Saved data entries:
☆ ☆ ☆ ☆
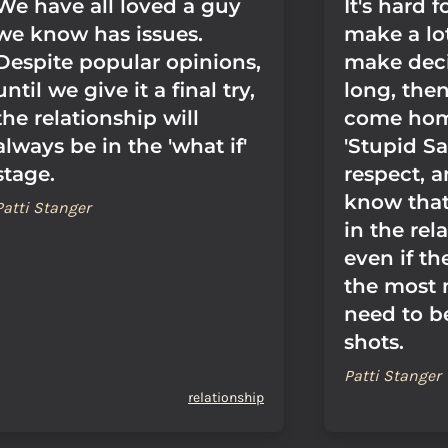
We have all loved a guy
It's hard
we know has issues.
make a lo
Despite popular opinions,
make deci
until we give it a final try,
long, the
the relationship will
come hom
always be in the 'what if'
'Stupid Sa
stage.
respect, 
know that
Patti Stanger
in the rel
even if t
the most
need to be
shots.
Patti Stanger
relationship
☆ ☆ ☆ ☆
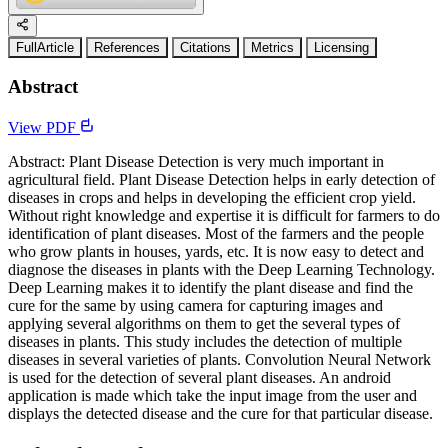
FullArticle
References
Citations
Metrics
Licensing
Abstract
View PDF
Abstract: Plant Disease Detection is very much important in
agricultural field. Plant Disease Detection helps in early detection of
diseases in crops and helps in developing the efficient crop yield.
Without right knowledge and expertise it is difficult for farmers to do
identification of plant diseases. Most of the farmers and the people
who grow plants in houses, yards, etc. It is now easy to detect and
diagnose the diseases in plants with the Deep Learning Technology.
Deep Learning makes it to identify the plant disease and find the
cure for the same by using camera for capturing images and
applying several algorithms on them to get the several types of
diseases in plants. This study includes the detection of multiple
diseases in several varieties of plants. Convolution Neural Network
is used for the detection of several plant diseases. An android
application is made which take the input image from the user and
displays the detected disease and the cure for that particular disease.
☆ ☆ ☆ ☆
**WHAT YOU NEED TO DO:** Copy out every line above where "several" is present.

**EXPECTED ANSWER:**
applying several algorithms on them to get the several types of
diseases in several varieties of plants. Convolution Neural Network
is used for the detection of several plant diseases. An android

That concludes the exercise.